Por Juan Manuel Galán
La moral en Latinoamérica está atravesando un incendio simbólico. La reciente fuga de José Adolfo Macías Villamar, conocido como “Fito”, de la Penitenciaría del Litoral en Guayaquil, se ha convertido en un reflejo tangible de la crisis moral que hemos llegado a normalizar en nuestra región. Líder del cartel “Los Choneros”, su huída resuena con la de figuras históricas como Pablo Escobar de La Catedral, y Joaquín «el Chapo» Guzmán de Puente Grande y El Altiplano. De manera similar, Al Capone disfrutó de cierta popularidad en su auge, representando para un sector de la sociedad un tipo de Robin Hood moderno o un proveedor de sustancias recreativas prohibidas.
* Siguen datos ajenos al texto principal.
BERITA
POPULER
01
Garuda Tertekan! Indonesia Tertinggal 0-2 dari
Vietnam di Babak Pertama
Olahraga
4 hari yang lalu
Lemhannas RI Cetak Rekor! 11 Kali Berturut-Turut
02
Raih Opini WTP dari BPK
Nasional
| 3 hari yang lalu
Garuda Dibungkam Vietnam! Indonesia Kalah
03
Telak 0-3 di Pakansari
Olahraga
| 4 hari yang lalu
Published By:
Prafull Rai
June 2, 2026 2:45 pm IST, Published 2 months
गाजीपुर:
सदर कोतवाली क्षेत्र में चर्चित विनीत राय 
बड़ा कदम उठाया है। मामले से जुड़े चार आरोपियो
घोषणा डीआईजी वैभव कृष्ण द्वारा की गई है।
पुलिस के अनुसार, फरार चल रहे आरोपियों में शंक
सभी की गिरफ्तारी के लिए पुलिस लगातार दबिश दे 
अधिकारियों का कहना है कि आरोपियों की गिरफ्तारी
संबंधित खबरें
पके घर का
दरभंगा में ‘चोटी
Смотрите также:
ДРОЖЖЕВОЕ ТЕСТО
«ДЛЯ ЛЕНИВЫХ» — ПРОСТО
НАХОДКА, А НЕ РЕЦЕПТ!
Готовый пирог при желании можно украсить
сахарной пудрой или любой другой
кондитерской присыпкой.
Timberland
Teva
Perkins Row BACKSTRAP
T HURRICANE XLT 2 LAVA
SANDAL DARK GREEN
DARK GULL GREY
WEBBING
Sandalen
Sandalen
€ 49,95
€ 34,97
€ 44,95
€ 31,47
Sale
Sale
Los periodos de violencia e inestabilidad político-social han llevado a la normalización de la corrupción y al enriquecimiento de quienes se benefician del prohibicionismo y del temor a interferir en sus negocios. En los años 80, los conflictos armados internos en El Salvador, Guatemala, Nicaragua y Colombia, así como la represión militar en regímenes autoritarios de Argentina, Chile y Brasil, proporcionaron un ambiente propicio para el narcotráfico, dejando un legado de violencia impreso en la psique latinoamericana.
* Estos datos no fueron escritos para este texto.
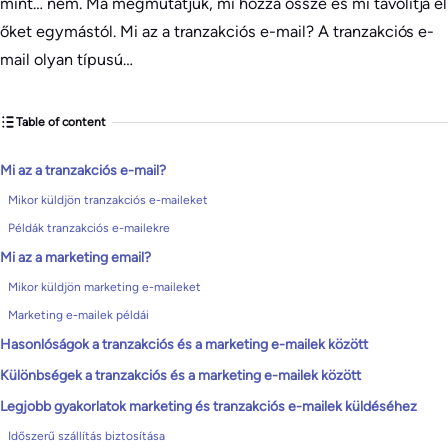
mint… nem. Ma megmutatjuk, mi hozza össze és mi távolítja el
őket egymástól. Mi az a tranzakciós e-mail? A tranzakciós e-
mail olyan típusú…
Table of content
Mi az a tranzakciós e-mail?
Mikor küldjön tranzakciós e-maileket
Példák tranzakciós e-mailekre
Mi az a marketing email?
Mikor küldjön marketing e-maileket
Marketing e-mailek példái
Hasonlóságok a tranzakciós és a marketing e-mailek között
Különbségek a tranzakciós és a marketing e-mailek között
Legjobb gyakorlatok marketing és tranzakciós e-mailek küldéséhez
Időszerű szállítás biztosítása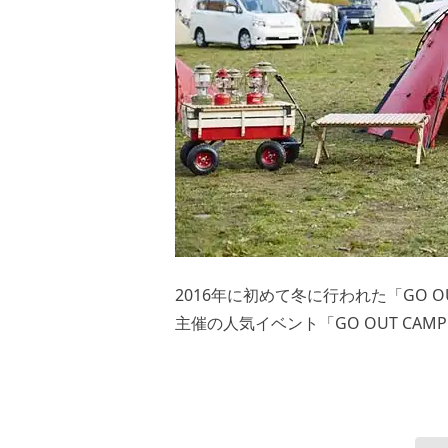
2016年に初めて冬に行われた「GO O
主催の人気イベント「GO OUT C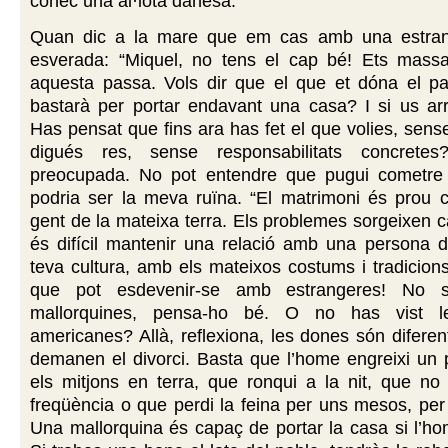
conec una al·lota danesa.
Quan dic a la mare que em cas amb una estran
esverada: “Miquel, no tens el cap bé! Ets massa
aquesta passa. Vols dir que el que et dóna el par
bastarà per portar endavant una casa? I si us arri
Has pensat que fins ara has fet el que volies, sens
digués res, sense responsabilitats concrete
preocupada. No pot entendre que pugui cometre
podria ser la meva ruïna. “El matrimoni és prou 
gent de la mateixa terra. Els problemes sorgeixen ca
és difícil mantenir una relació amb una persona d
teva cultura, amb els mateixos costums i tradicio
que pot esdevenir-se amb estrangeres! No 
mallorquines, pensa-ho bé. O no has vist les
americanes? Allà, reflexiona, les dones són diferen
demanen el divorci. Basta que l’home engreixi un 
els mitjons en terra, que ronqui a la nit, que no
freqüència o que perdi la feina per uns mesos, per
Una mallorquina és capaç de portar la casa si l’hom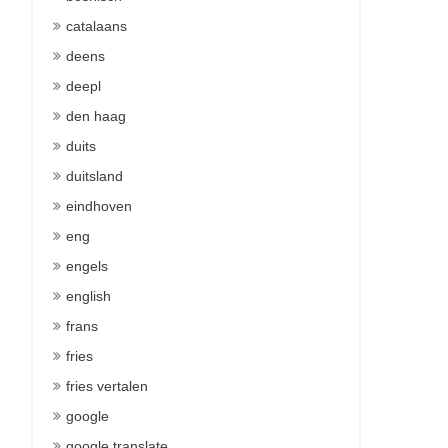
catalaans
deens
deepl
den haag
duits
duitsland
eindhoven
eng
engels
english
frans
fries
fries vertalen
google
google translate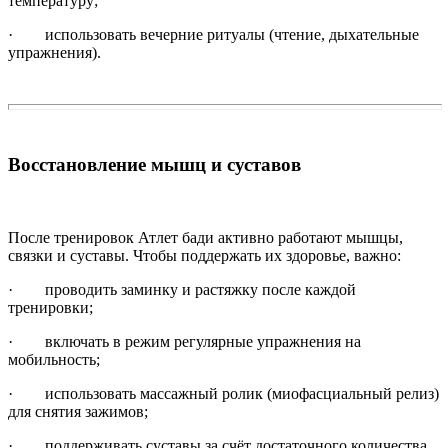
температуру;
· использовать вечерние ритуалы (чтение, дыхательные
упражнения).
Восстановление мышц и суставов
После тренировок Атлет бади активно работают мышцы,
связки и суставы. Чтобы поддержать их здоровье, важно:
· проводить заминку и растяжку после каждой
тренировки;
· включать в режим регулярные упражнения на
мобильность;
· использовать массажный ролик (миофасциальный релиз)
для снятия зажимов;
· поддерживать суставы за счёт достаточного количества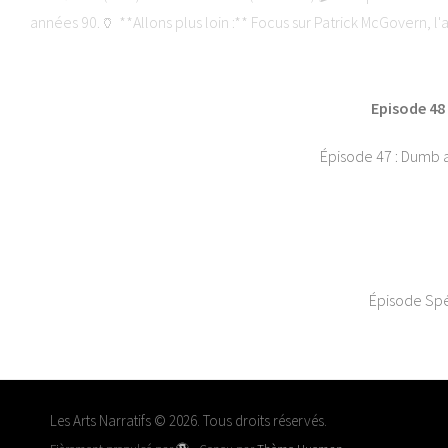
années 90.🏺 **Allons plus loin :** Focus sur Patrick McGovern, l'
le podcast :🌐 The Beer Lantern : www.thebeerlantern.com🌐 Les 
Aus
Episode 48
Épisode 47 : Dumb a
Épisode Spéc
Les Arts Narratifs © 2026. Tous droits réservés.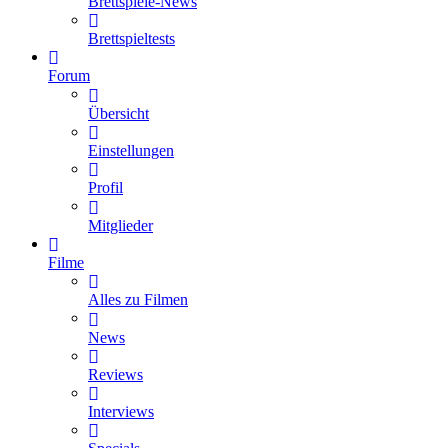
Brettspiele-News
Brettspieltests
Forum
Übersicht
Einstellungen
Profil
Mitglieder
Filme
Alles zu Filmen
News
Reviews
Interviews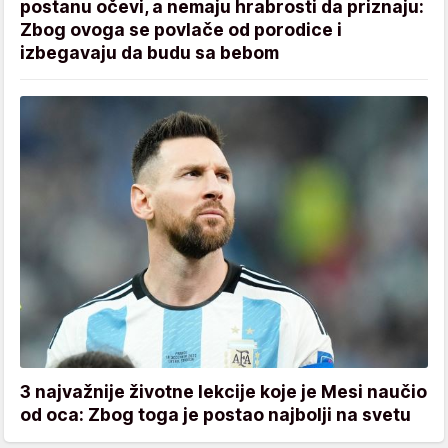
postanu očevi, a nemaju hrabrosti da priznaju:
Zbog ovoga se povlače od porodice i
izbegavaju da budu sa bebom
3 najvažnije životne lekcije koje je Mesi naučio
od oca: Zbog toga je postao najbolji na svetu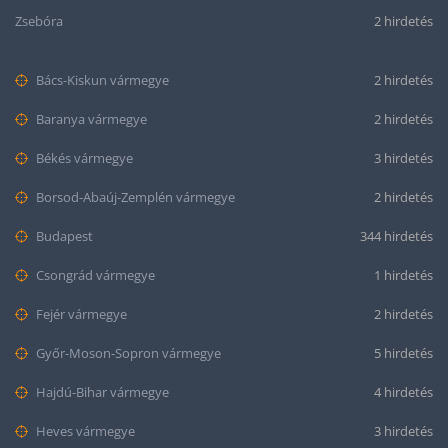
Zsebóra
2 hirdetés
Bács-Kiskun vármegye
2 hirdetés
Baranya vármegye
2 hirdetés
Békés vármegye
3 hirdetés
Borsod-Abaúj-Zemplén vármegye
2 hirdetés
Budapest
344 hirdetés
Csongrád vármegye
1 hirdetés
Fejér vármegye
2 hirdetés
Győr-Moson-Sopron vármegye
5 hirdetés
Hajdú-Bihar vármegye
4 hirdetés
Heves vármegye
3 hirdetés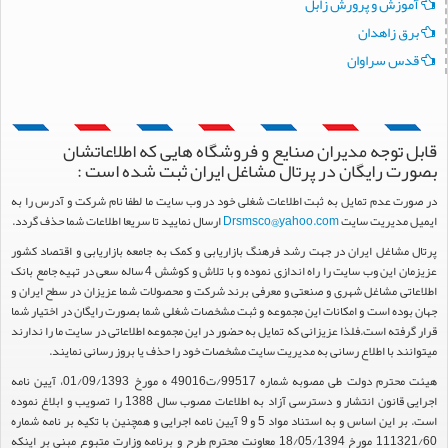
آموزش و پرورش زابل
برق زاهدان
قدس سراوان
قابل توجه مدیران صنایع و فروشگاه هایی که اطلاعاتشان
بصورت رایگان در پرتال مشاغل ایران ثبت شده است :
در صورت عدم تمایل به ثبت اطلاعات شغلی خود در وب سایت ما لطفا نام شرکت و آدرس را به
ایمیل مدیریت سایت
Drsmsco@yahoo.com
ارسال نمایید تا سریعا اطلاعات شما حذف گردد.
پرتال مشاغل ایران در جهت رشد فرهنگ بازاریابی و کمک به جامعه بازاریابی و اقتصاد کشور
عزیزمان این وب سایت را راه اندازی نموده و با تلاش و کوشش 4 ساله سعی در تهیه جامع بانک
اطلاعاتی مشاغل شهری و صنعتی و معرفی برند شرکت و محصولات شما عزیزان در سطح ایران و
جهان بوده است و امکانات این مجموعه و ثبت مشخصات شغلی شما بصورت رایگان در اختیار شما
قرار گرفته است.فلذا عزیزانی که تمایل به حضور در این مجموعه اطلاعاتی در سایت ما را ندارند
میتوانند با اطلاع رسانی به مدیریت سایت مشخصات خود را حذف یا بروز رسانی نمایند.
هیئت محترم دولت طی مصوبه شماره 99517/ت49016 ه مورخ 01/09/1393، آیین نامه
اجرایی قانون انتشار و دسترسی آزاد به اطلاعات مصوب سال 1388 را تصویب و ابلاغ نموده
است. بر این اساس و به استناد مواد 5 و 9 آیین نامه اجرایی و همچنین با تکیه بر نامه شماره
111321/60 مورخ 18/05/1394 معاونت محترم طرح و برنامه وزارت متبوع مبنی بر اینکه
Tanto en los 80 como en los años 30, el narcotráfico ha florecido bajo la prohibición de sustancias psicoactivas, independientemente de si generan dependencia física, como el alcohol, o no, como la marihuana. Este es el terreno fértil para el crimen organizado, que necesita estructuras para la producción, transporte y distribución ilegales. Los mafiosos, aprovechando condiciones culturales como la desigualdad o la discriminación étnica, forman sus redes de operarios, negociantes y líderes.
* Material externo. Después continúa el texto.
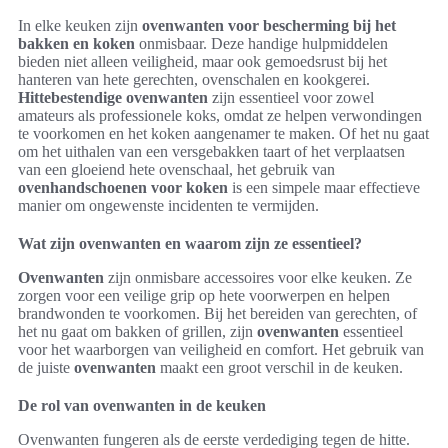
In elke keuken zijn
ovenwanten voor bescherming bij het
bakken en koken
onmisbaar. Deze handige hulpmiddelen
bieden niet alleen veiligheid, maar ook gemoedsrust bij het
hanteren van hete gerechten, ovenschalen en kookgerei.
Hittebestendige ovenwanten
zijn essentieel voor zowel
amateurs als professionele koks, omdat ze helpen verwondingen
te voorkomen en het koken aangenamer te maken. Of het nu gaat
om het uithalen van een versgebakken taart of het verplaatsen
van een gloeiend hete ovenschaal, het gebruik van
ovenhandschoenen voor koken
is een simpele maar effectieve
manier om ongewenste incidenten te vermijden.
Wat zijn ovenwanten en waarom zijn ze essentieel?
Ovenwanten
zijn onmisbare accessoires voor elke keuken. Ze
zorgen voor een veilige grip op hete voorwerpen en helpen
brandwonden te voorkomen. Bij het bereiden van gerechten, of
het nu gaat om bakken of grillen, zijn
ovenwanten
essentieel
voor het waarborgen van veiligheid en comfort. Het gebruik van
de juiste
ovenwanten
maakt een groot verschil in de keuken.
De rol van ovenwanten in de keuken
Ovenwanten fungeren als de eerste verdediging tegen de hitte.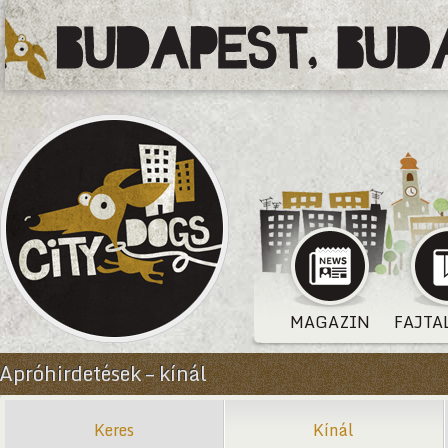
MAGAZIN
FAJTA
Apróhirdetések – kínál
Keres
Kínál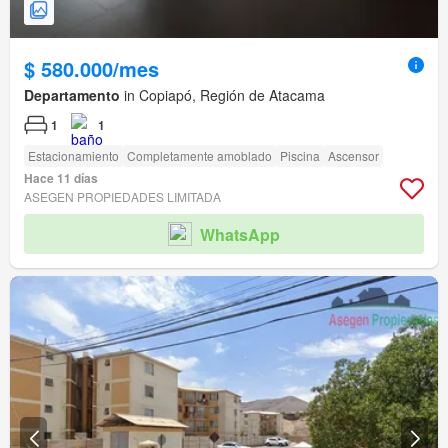
$ 580.000/mes
Departamento
in Copiapó, Región de Atacama
1
1
Estacionamiento
Completamente amoblado
Piscina
Ascensor
Hace 11 días
ASEGEN PROPIEDADES LIMITADA
WhatsApp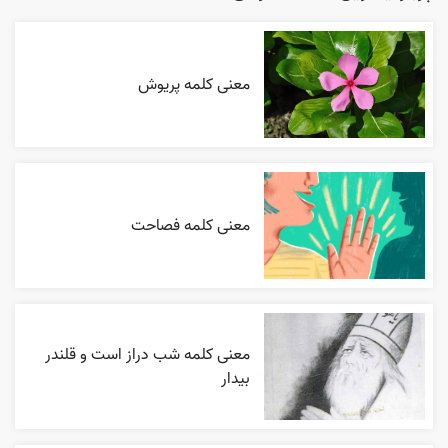
معنی کلمه پریوش
معنی کلمه فصاحت
معنی کلمه شب دراز است و قلندر
بیدار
En el mundo del derecho, la ley no siempre refleja la realidad. La interacción entre la sociedad y el crimen organizado conduce a la normalización de actividades ilegales, a menudo bajo presiones internacionales. Por su impacto económico, las organizaciones criminales se infiltran en todos los estratos de la sociedad, aunque de diferentes maneras. No es lo mismo ser un embajador colombiano con una finca de cocaína que un sicario en Soacha, aunque ambas acciones sean reprochables tanto jurídica como moralmente.
En las décadas de 1930, 1980 y hoy, este modus operandi implica influencia política y policial, como lo demuestran los casos de Santofimio y Maza Márquez. La violencia, por sí sola, no es suficiente; se necesita también el apoyo de la cultura popular para idealizar al gánster como un rebelde carismático. No es casualidad que artistas populares en Latinoamérica, como Peso Pluma, Los Tigres del Norte o Arcángel, hagan apología del narcotráfico.
La situación actual, con figuras como «Fito» Macías, nos obliga a reflexionar y aprender de la historia para no repetir los errores que perpetúan este ciclo vicioso de criminalidad. Su fuga ha catalizado la violencia en Ecuador, recordando a los sucesos de los años 80, y se teme una réplica en Colombia, donde la economía se ha sostenido en gran medida por el narcotráfico. Es inaudito no solo su escape, sino también la evidencia de sus privilegios en prisión y su estatus casi de culto, reflejando una crisis moral donde se idolatra a los criminales. Un primer paso necesario es regular el uso adulto e informado del cannabis.